• **AVAILABLE DATA**

/---

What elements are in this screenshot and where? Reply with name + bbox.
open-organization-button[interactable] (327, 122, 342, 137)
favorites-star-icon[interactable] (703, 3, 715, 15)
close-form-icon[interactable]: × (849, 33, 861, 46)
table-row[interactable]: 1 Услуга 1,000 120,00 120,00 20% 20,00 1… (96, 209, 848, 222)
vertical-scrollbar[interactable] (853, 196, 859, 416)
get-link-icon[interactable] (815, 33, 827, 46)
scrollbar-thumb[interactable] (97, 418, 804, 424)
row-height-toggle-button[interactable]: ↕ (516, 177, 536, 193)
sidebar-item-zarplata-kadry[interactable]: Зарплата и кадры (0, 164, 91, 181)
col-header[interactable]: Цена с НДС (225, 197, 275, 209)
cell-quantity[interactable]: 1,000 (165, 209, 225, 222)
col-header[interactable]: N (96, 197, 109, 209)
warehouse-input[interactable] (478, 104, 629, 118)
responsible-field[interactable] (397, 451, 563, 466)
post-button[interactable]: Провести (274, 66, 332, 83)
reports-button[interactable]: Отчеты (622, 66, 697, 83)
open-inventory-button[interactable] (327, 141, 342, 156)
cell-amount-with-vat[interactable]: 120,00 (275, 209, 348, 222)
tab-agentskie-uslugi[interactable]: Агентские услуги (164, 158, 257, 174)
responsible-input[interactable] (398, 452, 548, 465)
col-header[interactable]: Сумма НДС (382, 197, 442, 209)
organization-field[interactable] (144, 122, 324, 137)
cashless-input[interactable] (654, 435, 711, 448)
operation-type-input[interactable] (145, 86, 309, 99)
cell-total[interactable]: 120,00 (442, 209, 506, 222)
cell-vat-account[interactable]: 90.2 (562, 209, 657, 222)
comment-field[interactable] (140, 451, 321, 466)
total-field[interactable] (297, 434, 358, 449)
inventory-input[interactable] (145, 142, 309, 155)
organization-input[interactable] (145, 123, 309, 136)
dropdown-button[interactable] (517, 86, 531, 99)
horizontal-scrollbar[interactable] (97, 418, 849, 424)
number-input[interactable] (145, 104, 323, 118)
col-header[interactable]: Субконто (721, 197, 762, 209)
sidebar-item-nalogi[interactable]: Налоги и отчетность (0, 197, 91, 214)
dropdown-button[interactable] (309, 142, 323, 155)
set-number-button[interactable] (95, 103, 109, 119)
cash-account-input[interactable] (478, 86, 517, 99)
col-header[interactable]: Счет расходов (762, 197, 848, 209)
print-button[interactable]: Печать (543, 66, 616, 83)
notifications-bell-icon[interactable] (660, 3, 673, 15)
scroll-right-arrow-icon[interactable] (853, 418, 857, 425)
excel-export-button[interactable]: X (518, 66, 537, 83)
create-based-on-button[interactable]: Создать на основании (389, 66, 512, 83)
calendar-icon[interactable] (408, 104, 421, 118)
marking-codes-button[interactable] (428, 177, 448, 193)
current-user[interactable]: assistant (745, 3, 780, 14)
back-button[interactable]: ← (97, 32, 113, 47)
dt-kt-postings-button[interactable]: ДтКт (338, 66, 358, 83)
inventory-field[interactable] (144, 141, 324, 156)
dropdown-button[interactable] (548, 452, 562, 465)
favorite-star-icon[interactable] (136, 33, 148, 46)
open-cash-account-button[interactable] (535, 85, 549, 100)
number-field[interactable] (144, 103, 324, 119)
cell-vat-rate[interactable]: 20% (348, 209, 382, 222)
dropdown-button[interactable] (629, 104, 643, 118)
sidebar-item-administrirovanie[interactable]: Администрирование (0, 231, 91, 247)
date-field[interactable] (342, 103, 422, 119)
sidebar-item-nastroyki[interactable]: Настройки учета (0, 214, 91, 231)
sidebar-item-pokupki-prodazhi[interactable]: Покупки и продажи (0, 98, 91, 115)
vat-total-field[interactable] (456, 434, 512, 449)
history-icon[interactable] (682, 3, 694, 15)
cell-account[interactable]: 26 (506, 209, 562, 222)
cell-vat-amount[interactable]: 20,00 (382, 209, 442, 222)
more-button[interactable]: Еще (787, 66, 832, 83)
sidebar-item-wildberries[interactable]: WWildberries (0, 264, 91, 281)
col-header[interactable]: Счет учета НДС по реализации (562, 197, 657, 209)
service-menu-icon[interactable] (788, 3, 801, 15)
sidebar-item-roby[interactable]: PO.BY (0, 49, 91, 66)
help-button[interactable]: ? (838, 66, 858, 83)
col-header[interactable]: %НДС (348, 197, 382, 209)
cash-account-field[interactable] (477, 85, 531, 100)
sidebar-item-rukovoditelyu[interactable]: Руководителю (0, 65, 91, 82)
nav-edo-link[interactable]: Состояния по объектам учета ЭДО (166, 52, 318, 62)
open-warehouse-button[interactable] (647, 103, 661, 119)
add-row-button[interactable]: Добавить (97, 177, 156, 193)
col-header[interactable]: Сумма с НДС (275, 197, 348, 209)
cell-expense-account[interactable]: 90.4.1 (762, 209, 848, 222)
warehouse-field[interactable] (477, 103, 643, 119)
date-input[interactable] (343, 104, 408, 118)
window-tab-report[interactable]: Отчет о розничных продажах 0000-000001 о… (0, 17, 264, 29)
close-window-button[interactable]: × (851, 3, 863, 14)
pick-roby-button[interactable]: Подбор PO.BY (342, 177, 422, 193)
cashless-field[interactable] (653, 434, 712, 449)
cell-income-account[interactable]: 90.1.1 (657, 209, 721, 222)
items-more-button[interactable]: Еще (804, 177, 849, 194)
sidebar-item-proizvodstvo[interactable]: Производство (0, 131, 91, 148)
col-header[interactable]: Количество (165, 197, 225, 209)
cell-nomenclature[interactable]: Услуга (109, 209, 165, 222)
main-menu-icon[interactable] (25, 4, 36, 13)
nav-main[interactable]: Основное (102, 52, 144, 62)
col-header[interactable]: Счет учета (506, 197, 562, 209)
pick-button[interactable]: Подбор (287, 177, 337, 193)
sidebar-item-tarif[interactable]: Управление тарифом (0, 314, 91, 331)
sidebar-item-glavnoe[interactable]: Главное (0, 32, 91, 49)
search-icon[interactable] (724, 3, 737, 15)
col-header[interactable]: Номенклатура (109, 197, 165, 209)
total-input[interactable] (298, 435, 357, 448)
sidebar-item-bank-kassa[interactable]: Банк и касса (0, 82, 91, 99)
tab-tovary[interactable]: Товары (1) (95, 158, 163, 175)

\---

• **WORK TASK**
Set the data down once more, exactly as it stands.

• **OUTPUT FOR THIS EXERCISE**
What elements are in this screenshot and where? Reply with name + bbox.
open-organization-button[interactable] (327, 122, 342, 137)
favorites-star-icon[interactable] (703, 3, 715, 15)
close-form-icon[interactable]: × (849, 33, 861, 46)
table-row[interactable]: 1 Услуга 1,000 120,00 120,00 20% 20,00 1… (96, 209, 848, 222)
vertical-scrollbar[interactable] (853, 196, 859, 416)
get-link-icon[interactable] (815, 33, 827, 46)
scrollbar-thumb[interactable] (97, 418, 804, 424)
row-height-toggle-button[interactable]: ↕ (516, 177, 536, 193)
sidebar-item-zarplata-kadry[interactable]: Зарплата и кадры (0, 164, 91, 181)
col-header[interactable]: Цена с НДС (225, 197, 275, 209)
cell-quantity[interactable]: 1,000 (165, 209, 225, 222)
col-header[interactable]: N (96, 197, 109, 209)
warehouse-input[interactable] (478, 104, 629, 118)
responsible-field[interactable] (397, 451, 563, 466)
post-button[interactable]: Провести (274, 66, 332, 83)
reports-button[interactable]: Отчеты (622, 66, 697, 83)
open-inventory-button[interactable] (327, 141, 342, 156)
cell-amount-with-vat[interactable]: 120,00 (275, 209, 348, 222)
tab-agentskie-uslugi[interactable]: Агентские услуги (164, 158, 257, 174)
responsible-input[interactable] (398, 452, 548, 465)
col-header[interactable]: Сумма НДС (382, 197, 442, 209)
organization-field[interactable] (144, 122, 324, 137)
cashless-input[interactable] (654, 435, 711, 448)
operation-type-input[interactable] (145, 86, 309, 99)
cell-total[interactable]: 120,00 (442, 209, 506, 222)
cell-vat-account[interactable]: 90.2 (562, 209, 657, 222)
comment-field[interactable] (140, 451, 321, 466)
total-field[interactable] (297, 434, 358, 449)
inventory-input[interactable] (145, 142, 309, 155)
organization-input[interactable] (145, 123, 309, 136)
dropdown-button[interactable] (517, 86, 531, 99)
horizontal-scrollbar[interactable] (97, 418, 849, 424)
number-input[interactable] (145, 104, 323, 118)
col-header[interactable]: Субконто (721, 197, 762, 209)
sidebar-item-nalogi[interactable]: Налоги и отчетность (0, 197, 91, 214)
dropdown-button[interactable] (309, 142, 323, 155)
set-number-button[interactable] (95, 103, 109, 119)
cash-account-input[interactable] (478, 86, 517, 99)
col-header[interactable]: Счет расходов (762, 197, 848, 209)
print-button[interactable]: Печать (543, 66, 616, 83)
notifications-bell-icon[interactable] (660, 3, 673, 15)
scroll-right-arrow-icon[interactable] (853, 418, 857, 425)
excel-export-button[interactable]: X (518, 66, 537, 83)
create-based-on-button[interactable]: Создать на основании (389, 66, 512, 83)
calendar-icon[interactable] (408, 104, 421, 118)
marking-codes-button[interactable] (428, 177, 448, 193)
current-user[interactable]: assistant (745, 3, 780, 14)
back-button[interactable]: ← (97, 32, 113, 47)
dt-kt-postings-button[interactable]: ДтКт (338, 66, 358, 83)
inventory-field[interactable] (144, 141, 324, 156)
dropdown-button[interactable] (548, 452, 562, 465)
favorite-star-icon[interactable] (136, 33, 148, 46)
open-cash-account-button[interactable] (535, 85, 549, 100)
number-field[interactable] (144, 103, 324, 119)
cell-vat-rate[interactable]: 20% (348, 209, 382, 222)
dropdown-button[interactable] (629, 104, 643, 118)
sidebar-item-administrirovanie[interactable]: Администрирование (0, 231, 91, 247)
date-field[interactable] (342, 103, 422, 119)
sidebar-item-nastroyki[interactable]: Настройки учета (0, 214, 91, 231)
sidebar-item-pokupki-prodazhi[interactable]: Покупки и продажи (0, 98, 91, 115)
vat-total-field[interactable] (456, 434, 512, 449)
history-icon[interactable] (682, 3, 694, 15)
cell-account[interactable]: 26 (506, 209, 562, 222)
cell-vat-amount[interactable]: 20,00 (382, 209, 442, 222)
more-button[interactable]: Еще (787, 66, 832, 83)
sidebar-item-wildberries[interactable]: WWildberries (0, 264, 91, 281)
col-header[interactable]: Счет учета НДС по реализации (562, 197, 657, 209)
service-menu-icon[interactable] (788, 3, 801, 15)
sidebar-item-roby[interactable]: PO.BY (0, 49, 91, 66)
help-button[interactable]: ? (838, 66, 858, 83)
col-header[interactable]: %НДС (348, 197, 382, 209)
cash-account-field[interactable] (477, 85, 531, 100)
sidebar-item-rukovoditelyu[interactable]: Руководителю (0, 65, 91, 82)
nav-edo-link[interactable]: Состояния по объектам учета ЭДО (166, 52, 318, 62)
open-warehouse-button[interactable] (647, 103, 661, 119)
add-row-button[interactable]: Добавить (97, 177, 156, 193)
col-header[interactable]: Сумма с НДС (275, 197, 348, 209)
cell-expense-account[interactable]: 90.4.1 (762, 209, 848, 222)
warehouse-field[interactable] (477, 103, 643, 119)
date-input[interactable] (343, 104, 408, 118)
window-tab-report[interactable]: Отчет о розничных продажах 0000-000001 о… (0, 17, 264, 29)
close-window-button[interactable]: × (851, 3, 863, 14)
pick-roby-button[interactable]: Подбор PO.BY (342, 177, 422, 193)
cashless-field[interactable] (653, 434, 712, 449)
cell-income-account[interactable]: 90.1.1 (657, 209, 721, 222)
items-more-button[interactable]: Еще (804, 177, 849, 194)
sidebar-item-proizvodstvo[interactable]: Производство (0, 131, 91, 148)
col-header[interactable]: Количество (165, 197, 225, 209)
cell-nomenclature[interactable]: Услуга (109, 209, 165, 222)
main-menu-icon[interactable] (25, 4, 36, 13)
nav-main[interactable]: Основное (102, 52, 144, 62)
col-header[interactable]: Счет учета (506, 197, 562, 209)
pick-button[interactable]: Подбор (287, 177, 337, 193)
sidebar-item-tarif[interactable]: Управление тарифом (0, 314, 91, 331)
sidebar-item-glavnoe[interactable]: Главное (0, 32, 91, 49)
search-icon[interactable] (724, 3, 737, 15)
col-header[interactable]: Номенклатура (109, 197, 165, 209)
total-input[interactable] (298, 435, 357, 448)
sidebar-item-bank-kassa[interactable]: Банк и касса (0, 82, 91, 99)
tab-tovary[interactable]: Товары (1) (95, 158, 163, 175)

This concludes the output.